Just to put that in perspective with our shopping bag, recognize that a typical polyethylene shopping bag weighs about five or six grams. So Chicago is charging consumers about 1 cent per gram for their shopping bag. That’s roughly 200 times more than a 2 cent per pound tax on carbon (about 450 grams in a pound, so our 2 cents per pound tax works out to less than .005 cents per gram).

What does that mean in practice? Consider our most common form of carbon emissions: driving a gas-powered car. If your car gets 20 miles per gallon, it produces about one pound of carbon per mile. Slightly more than 20 pounds of carbon are generated by burning a gallon of gas, so a 5-mile round-trip to the store would generate about five pounds of carbon, which would cost you a dime with our proposed 2 cents per pound carbon fee. So in this scenario, if you’re buying two bags of groceries, your bag fee (in Chicago) would be 14 cents and your carbon emission fee would be 10 cents.
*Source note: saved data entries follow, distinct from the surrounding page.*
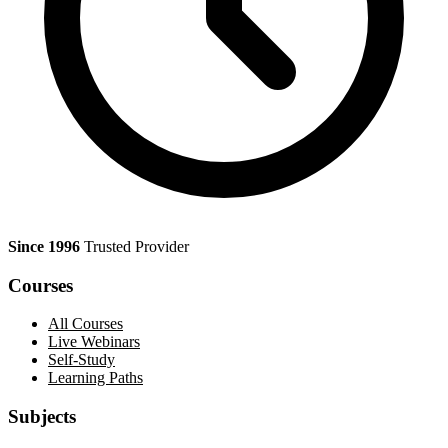
Since 1996
Trusted Provider
Courses
All Courses
Live Webinars
Self-Study
Learning Paths
Subjects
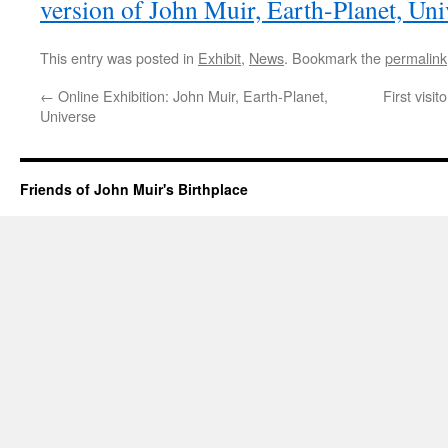
version of John Muir, Earth-Planet, Uni
This entry was posted in
Exhibit
,
News
. Bookmark the
permalink
←
Online Exhibition: John Muir, Earth-Planet,
First visi
Universe
Friends of John Muir's Birthplace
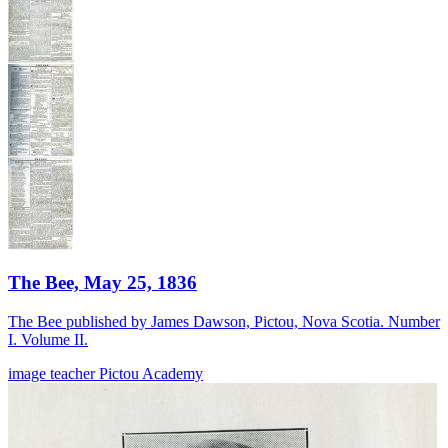
The Bee, May 25, 1836
The Bee published by James Dawson, Pictou, Nova Scotia. Number
I. Volume II.
image
teacher
Pictou Academy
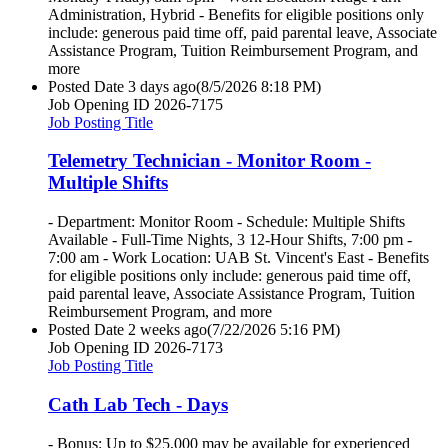
Administration, Hybrid - Benefits for eligible positions only
include: generous paid time off, paid parental leave, Associate
Assistance Program, Tuition Reimbursement Program, and
more
Posted Date
3 days ago
(8/5/2026 8:18 PM)
Job Opening ID
2026-7175
Job Posting Title
Telemetry Technician - Monitor Room -
Multiple Shifts
- Department: Monitor Room - Schedule: Multiple Shifts
Available - Full-Time Nights, 3 12-Hour Shifts, 7:00 pm -
7:00 am - Work Location: UAB St. Vincent's East - Benefits
for eligible positions only include: generous paid time off,
paid parental leave, Associate Assistance Program, Tuition
Reimbursement Program, and more
Posted Date
2 weeks ago
(7/22/2026 5:16 PM)
Job Opening ID
2026-7173
Job Posting Title
Cath Lab Tech - Days
- Bonus: Up to $25,000 may be available for experienced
Although if instead of driving your car, you rode your bike, and brought your own bags, you could save almost a quarter.

The fee we’re talking about to save the planet is not out of line with what we’re perfectly willing to ask consumers to pay to discourage the visible, but largely nuisance, effects of plastic bags.
As a result, the fee we’re talking about to save the planet is not out of line with what we’re perfectly willing to ask consumers to pay to discourage the visible, but largely nuisance, effects of plastic bags.

A small fee — say, 2 cents a pound on carbon — would send consumers small but pervasive signals about the effects of their buying choices and travel behavior on the environment. Sometimes — just as when you forget to bring your own bag, you might be willing to spend the 7 cents to have the convenience of a plastic bag, you pay for the privilege (and in the case of a carbon fee, generate revenue that could be used to reduce our dependence on fossil fuel, and offset the regressive effects of the tax).
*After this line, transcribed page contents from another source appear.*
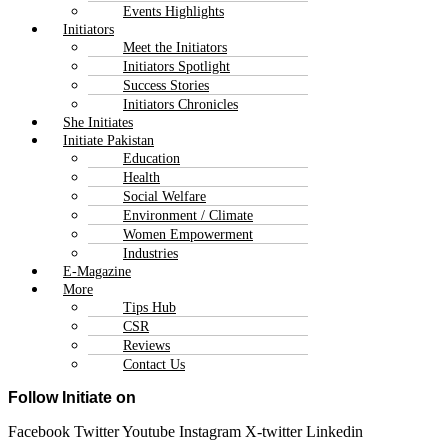
Events Highlights
Initiators
Meet the Initiators
Initiators Spotlight
Success Stories
Initiators Chronicles
She Initiates
Initiate Pakistan
Education
Health
Social Welfare
Environment / Climate
Women Empowerment
Industries
E-Magazine
More
Tips Hub
CSR
Reviews
Contact Us
Follow Initiate on
Facebook
Twitter
Youtube
Instagram
X-twitter
Linkedin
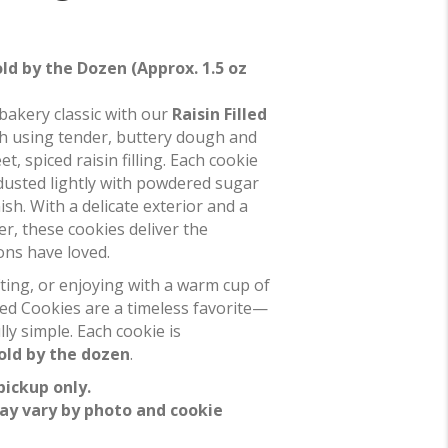
old by the Dozen (Approx. 1.5 oz
bakery classic with our
Raisin Filled
ch using tender, buttery dough and
t, spiced raisin filling. Each cookie
dusted lightly with powdered sugar
nish. With a delicate exterior and a
ter, these cookies deliver the
ns have loved.
ifting, or enjoying with a warm cup of
lled Cookies are a timeless favorite—
lly simple. Each cookie is
old by the dozen
.
pickup only.
ay vary by photo and cookie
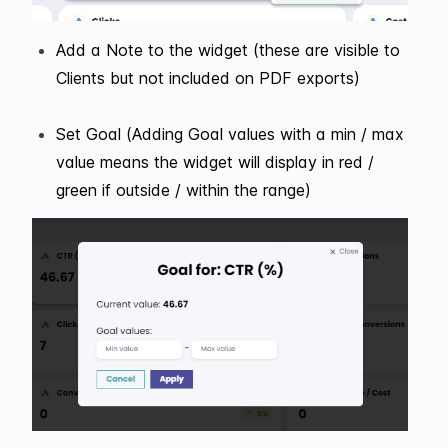
Add a Note to the widget (these are visible to
Clients but not included on PDF exports)
Set Goal (Adding Goal values with a min / max
value means the widget will display in red /
green if outside / within the range)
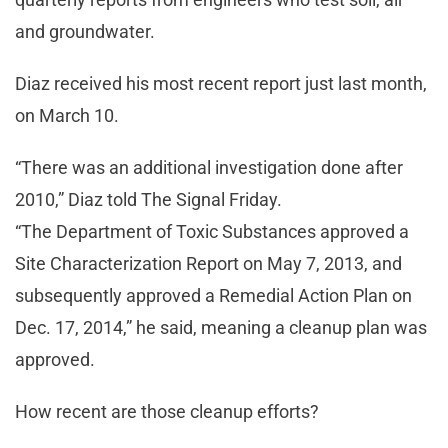
and groundwater.
Diaz received his most recent report just last month,
on March 10.
“There was an additional investigation done after
2010,” Diaz told The Signal Friday.
“The Department of Toxic Substances approved a
Site Characterization Report on May 7, 2013, and
subsequently approved a Remedial Action Plan on
Dec. 17, 2014,” he said, meaning a cleanup plan was
approved.
How recent are those cleanup efforts?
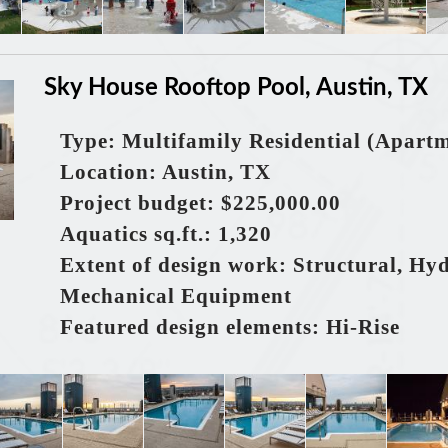
Sky House Rooftop Pool, Austin, TX
Type: Multifamily Residential (Apart
Location: Austin, TX
Project budget: $225,000.00
Aquatics sq.ft.: 1,320
Extent of design work: Structural, Hy
Mechanical Equipment
Featured design elements: Hi-Rise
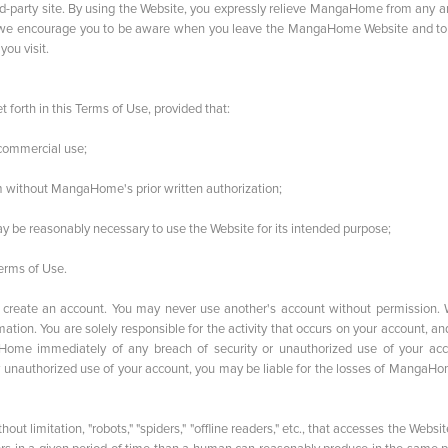
d-party site. By using the Website, you expressly relieve MangaHome from any an
ngly, we encourage you to be aware when you leave the MangaHome Website and to
you visit.
orth in this Terms of Use, provided that:
oncommercial use;
ium without MangaHome's prior written authorization;
 may be reasonably necessary to use the Website for its intended purpose;
Terms of Use.
to create an account. You may never use another's account without permission.
tion. You are solely responsible for the activity that occurs on your account, a
ome immediately of any breach of security or unauthorized use of your acc
 unauthorized use of your account, you may be liable for the losses of MangaHo
t limitation, "robots," "spiders," "offline readers," etc., that accesses the Websit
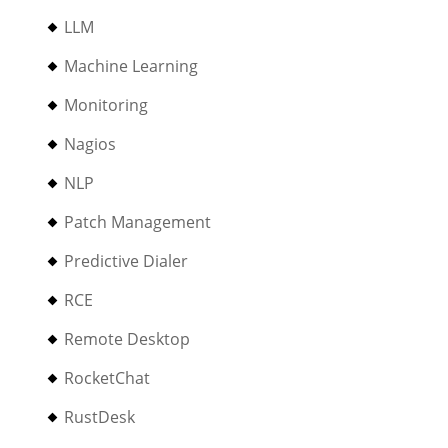
LLM
Machine Learning
Monitoring
Nagios
NLP
Patch Management
Predictive Dialer
RCE
Remote Desktop
RocketChat
RustDesk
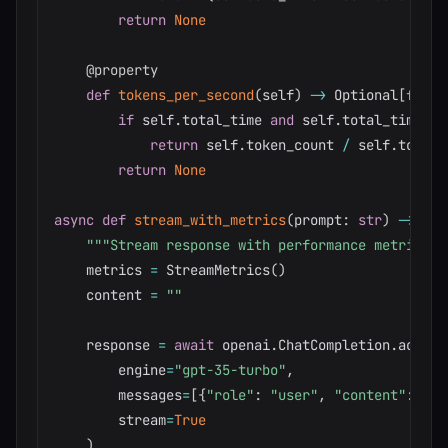
return
None
@property
def
tokens_per_second
(
self
)
-
>
 Optional
[
float
if
 self
.
total_time 
and
 self
.
total_time 
>
return
 self
.
token_count 
/
 self
.
total_
return
None
async
def
stream_with_metrics
(
prompt
:
str
)
-
>
tup
"""Stream response with performance metrics."
    metrics 
=
 StreamMetrics
(
)
    content 
=
""
    response 
=
await
 openai
.
ChatCompletion
.
acreat
        engine
=
"gpt-35-turbo"
,
        messages
=
[
{
"role"
:
"user"
,
"content"
:
 pro
        stream
=
True
)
But overall, the fee would bias consumer (and investor) decisions in favor of all kinds of things that resulted in lower carbon emissions. It would make solar energy, electric cars and walkable urban places more economical, and make fossil fuel, gas-powered cars and sprawl even less attractive than they are today. It automatically would reward businesses and investors who came up with lower carbon ways to get all of the goods and services we value. It gradually but powerfully would push us in the direction of lower carbon emissions and greater sustainability.

Shopping bags are a visible, annoying form of pollution. They are a regular feature of litter almost everywhere in the world. And while they’re a blight, and an unnecessary one, the fact is we’re willing (at least in Chicago) to make consumers pay a fee that reflects the environmental damage they cause, and to give a gentle nudge to their behavior in a direction that is better for the environment. And it’s working — plastic bag use in Chicago has dropped 42 percent already.

So why aren’t we willing to do the same with carbon? Perhaps it's as simple as this: Carbon dioxide (the most common form of carbon pollution) is invisible. We can’t see it. If you’re car exuded fist-sized lumps of carbon at the rate of one per mile and they cluttered the roadway, we’d probably acknowledge the problem and agree to do this almost instantly. But the carbon evanesces into an invisible — and global — atmosphere, slowly but surely raising global carbon levels and steadily raising the planet’s temperature. Plastic shopping bags aren’t an existential threat to the planet, so why are we willing to charge consumers 200 times as much (per pound) for these bags as we would charge for carbon emissions?

Is a couple of pennies a pound for carbon pollution too much to ask? The work of Nobel laureate William Nordhaus suggests that it would be the cheapest and most effective way to make a difference on climate change.